Even so, along with Libya, North Korea and Iran were the two states that probably received the most nuclear-weapons-related supplies and technology sold and bartered by the Pakistani technician A.Q. Khan.
The offerings ranged from uranium centrifuges to warhead designs.
In addition, on September 1, 2012, the two countries signed a comprehensive two-way science and technology cooperation agreement. The no. 2 DPRK leader, Kim Yong Nam, went to Tehran for the event, which included North Korea’s Foreign Minister Pak Ui-chun, Iranian President Mahmoud Ahmadinejad, the head of Iran’s Atomic Energy Organization, and Iran’s minister of Defense and Armed Forces Logistics.
Ahmadinejad said that the visit and agreements would have a “great impact on strengthening bilateral ties, expanding co-operation and boosting the anti-hegemonic front.”
During the same visit, Iran’s Supreme Leader Ayatollah Ali Khamenei told Kim, president of the Presidium of the Supreme People’s Assembly, that the two countries have “common enemies” since “arrogant powers don’t tolerate independent governments.” Khamenei added that, “In the march towards great goals, one should be serious, and pressures, sanctions and threats should not cause any crack in determination.”

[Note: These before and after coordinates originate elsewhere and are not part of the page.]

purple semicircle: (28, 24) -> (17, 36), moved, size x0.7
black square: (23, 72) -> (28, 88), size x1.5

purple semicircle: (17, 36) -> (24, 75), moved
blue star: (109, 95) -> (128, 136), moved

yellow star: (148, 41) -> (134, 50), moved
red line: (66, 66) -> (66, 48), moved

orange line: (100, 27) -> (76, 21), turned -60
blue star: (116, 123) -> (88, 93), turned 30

There is also a report that, following the signing of this agreement, four missile experts from Iran’s military-industrial complex are now permanently stationed at a DPRK military facility, presumably to facilitate the bilateral exchange of missile technologies, with Iran seeking help with the airborne separation of rocket stages and warhead miniaturization, while North Korea receives Iranian help in the civil engineering sector.
A natural evolution of this partnership would be for Iran to provide money and oil to the DPRK in return for North Korea’s dual-use nuclear technology, which Pyongyang could describe as for non-military purposes such as civilian energy production.

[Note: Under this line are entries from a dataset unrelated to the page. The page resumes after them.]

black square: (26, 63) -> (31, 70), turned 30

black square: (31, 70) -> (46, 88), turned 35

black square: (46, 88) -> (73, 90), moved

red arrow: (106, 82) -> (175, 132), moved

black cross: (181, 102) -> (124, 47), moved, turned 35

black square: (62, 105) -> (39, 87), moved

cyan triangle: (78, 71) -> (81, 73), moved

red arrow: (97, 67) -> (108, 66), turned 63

These include technologies for uranium mining, uranium hexafluoride production, uranium metallurgy and explosive testing for making highly-enriched uranium weapons, and technologies for making weapons from plutonium derived from spent uranium fuel or Iran’s planned heavy water reactor.
For the right price, North Korea might even decide to simply sell some of its plutonium to Iran, allowing Iran to jump through its HEU red lines almost overnight.
Editor: I provided analytical support to a Commission which looked at the impact of the proliferation of knowledge systems which allowed breakout of technologies. The approach and many of the findings remain valid.